What you need to do:
As you print the data below, keep every line exactly as it is and leave the images behind.

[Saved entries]
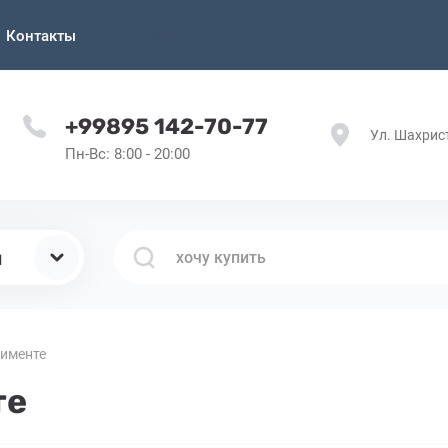
Кабинет
Контакты
+99895 142-70-77
Ул. Шахрис
Пн-Вс: 8:00 - 20:00
ы
тименте
те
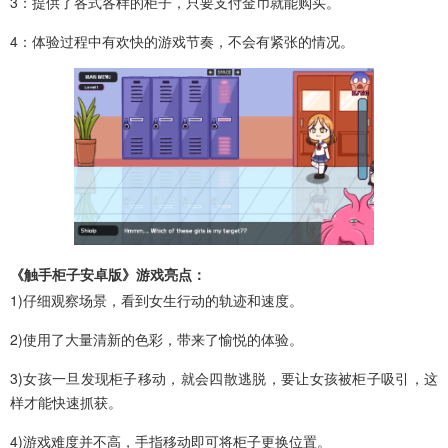
3：提供了各式各样的柜子，只要支付金币就能购买。
4：体验过程中有欢快的游戏节奏，不会有紧张的情况。
《触手柜子安卓版》游戏亮点：
1)仔细观察场景，看到女生行动的轨迹和速度。
2)使用了大量清新的色彩，带来了愉悦的体验。
3)女孩一旦发现柜子移动，就会四散逃脱，要让女孩被柜子吸引，这
样才能快速抓获。
4)游戏难度并不高，手指移动即可将柜子更换位置。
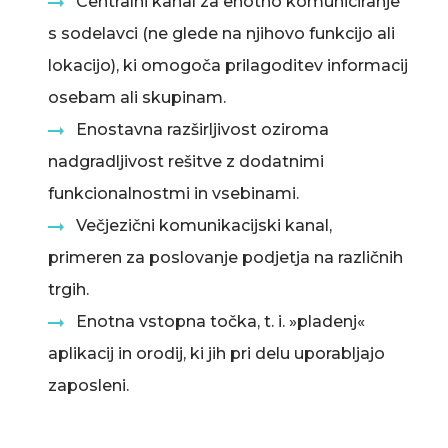
Centralni kanal za enotno komuniciranje
s sodelavci (ne glede na njihovo funkcijo ali
lokacijo), ki omogoča prilagoditev informacij
osebam ali skupinam.
Enostavna razširljivost oziroma
nadgradljivost rešitve z dodatnimi
funkcionalnostmi in vsebinami.
Večjezični komunikacijski kanal,
primeren za poslovanje podjetja na različnih
trgih.
Enotna vstopna točka, t. i. »pladenj«
aplikacij in orodij, ki jih pri delu uporabljajo
zaposleni.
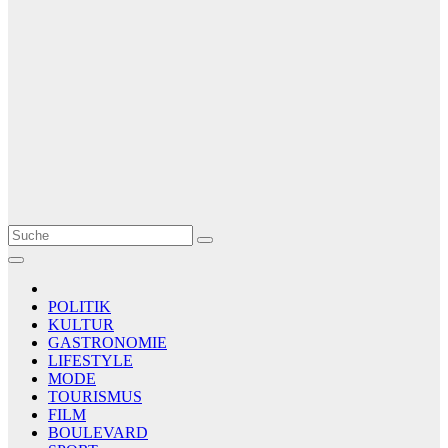
Le Matin
AGENCE DE PRESSE
POLITIK
KULTUR
GASTRONOMIE
LIFESTYLE
MODE
TOURISMUS
FILM
BOULEVARD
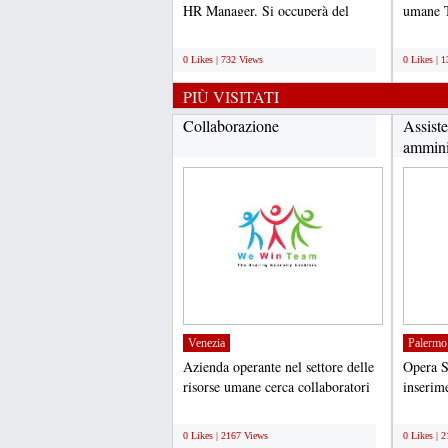
HR Manager. Si occuperà del
umane T
coinvolgimento delle...
ambient
;
;
0 Likes | 732 Views
0 Likes | 
PIÙ VISITATI
Collaborazione
Assiste
ammini
Venezia
Palermo
Azienda operante nel settore delle
Opera S
risorse umane cerca collaboratori
inserime
auto muniti...
in Pale
;
;
0 Likes | 2167 Views
0 Likes |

Task solution:
Кабинет
Контакты
+99895 142-70-77
Ул. Шахрис
Пн-Вс: 8:00 - 20:00
ы
тименте
те
3：提供了各式各样的柜子，只要支付金币就能购买。
4：体验过程中有欢快的游戏节奏，不会有紧张的情况。
《触手柜子安卓版》游戏亮点：
1)仔细观察场景，看到女生行动的轨迹和速度。
2)使用了大量清新的色彩，带来了愉悦的体验。
3)女孩一旦发现柜子移动，就会四散逃脱，要让女孩被柜子吸引，这
样才能快速抓获。
4)游戏难度并不高，手指移动即可将柜子更换位置。
Centralni kanal za enotno komuniciranje
s sodelavci (ne glede na njihovo funkcijo ali
lokacijo), ki omogoča prilagoditev informacij
osebam ali skupinam.
Enostavna razširljivost oziroma
nadgradljivost rešitve z dodatnimi
funkcionalnostmi in vsebinami.
Večjezični komunikacijski kanal,
primeren za poslovanje podjetja na različnih
trgih.
Enotna vstopna točka, t. i. »pladenj«
aplikacij in orodij, ki jih pri delu uporabljajo
zaposleni.
Le Matin
AGENCE DE PRESSE
POLITIK
KULTUR
GASTRONOMIE
LIFESTYLE
MODE
TOURISMUS
FILM
BOULEVARD
HR Manager. Si occuperà del
umane T
coinvolgimento delle...
ambient
;
;
0 Likes | 732 Views
0 Likes | 
PIÙ VISITATI
Collaborazione
Assiste
ammini
Venezia
Palermo
Azienda operante nel settore delle
Opera S
risorse umane cerca collaboratori
inserime
auto muniti...
in Pale
;
;
0 Likes | 2167 Views
0 Likes |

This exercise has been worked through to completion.